Work required ▸ Below, find the line containing "ter being processed. The" and the line containing "Privacy Policy"; reproduce exactly those two and every line between them, omitting pictures.

===============

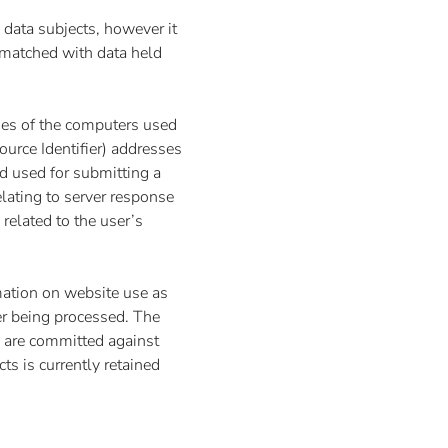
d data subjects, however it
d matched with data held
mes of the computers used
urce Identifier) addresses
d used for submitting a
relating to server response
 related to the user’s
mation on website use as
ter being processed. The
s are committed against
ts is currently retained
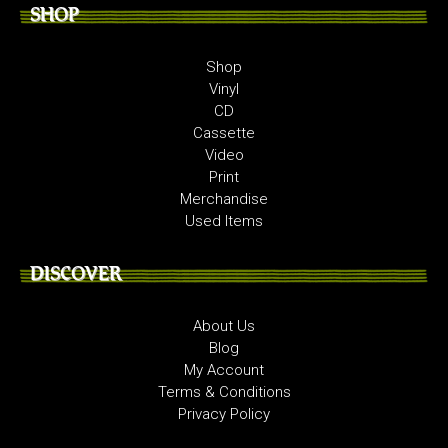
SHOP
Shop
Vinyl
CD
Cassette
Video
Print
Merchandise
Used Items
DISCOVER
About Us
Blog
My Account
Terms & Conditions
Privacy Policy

===============

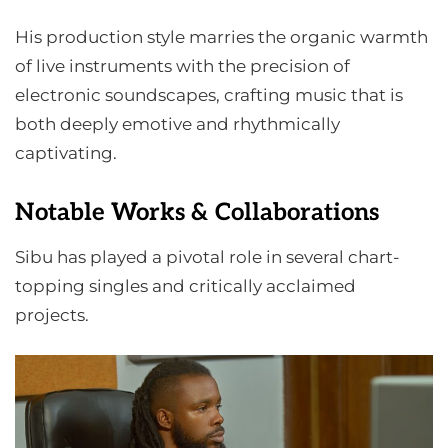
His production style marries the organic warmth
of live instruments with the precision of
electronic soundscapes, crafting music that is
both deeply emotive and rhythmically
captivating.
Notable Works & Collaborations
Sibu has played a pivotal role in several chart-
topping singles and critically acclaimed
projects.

===============

Expected output ▸
ter being processed. The
s are committed against
ts is currently retained
SHOP
Shop
Vinyl
CD
Cassette
Video
Print
Merchandise
Used Items
DISCOVER
About Us
Blog
My Account
Terms & Conditions
Privacy Policy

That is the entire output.